- **Work required**: Leave the pictures aside. Retype exactly the lines from the top of the data below through the one holding "de dépôts, contre 22".

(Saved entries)

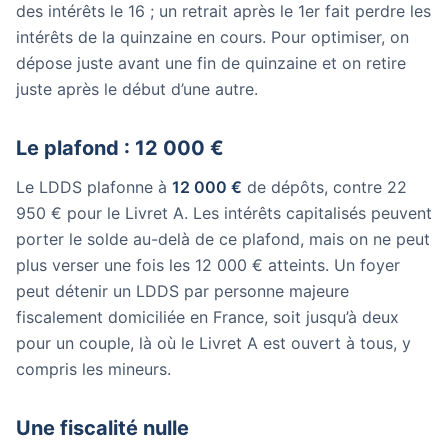
des intérêts le 16 ; un retrait après le 1er fait perdre les
intérêts de la quinzaine en cours. Pour optimiser, on
dépose juste avant une fin de quinzaine et on retire
juste après le début d’une autre.
Le plafond : 12 000 €
Le LDDS plafonne à
12 000 €
de dépôts, contre 22
950 € pour le Livret A. Les intérêts capitalisés peuvent
porter le solde au-delà de ce plafond, mais on ne peut
plus verser une fois les 12 000 € atteints. Un foyer
peut détenir un LDDS par personne majeure
fiscalement domiciliée en France, soit jusqu’à deux
pour un couple, là où le Livret A est ouvert à tous, y
compris les mineurs.
Une fiscalité nulle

- **Solution to the exercise**:
des intérêts le 16 ; un retrait après le 1er fait perdre les
intérêts de la quinzaine en cours. Pour optimiser, on
dépose juste avant une fin de quinzaine et on retire
juste après le début d’une autre.
Le plafond : 12 000 €
Le LDDS plafonne à
12 000 €
de dépôts, contre 22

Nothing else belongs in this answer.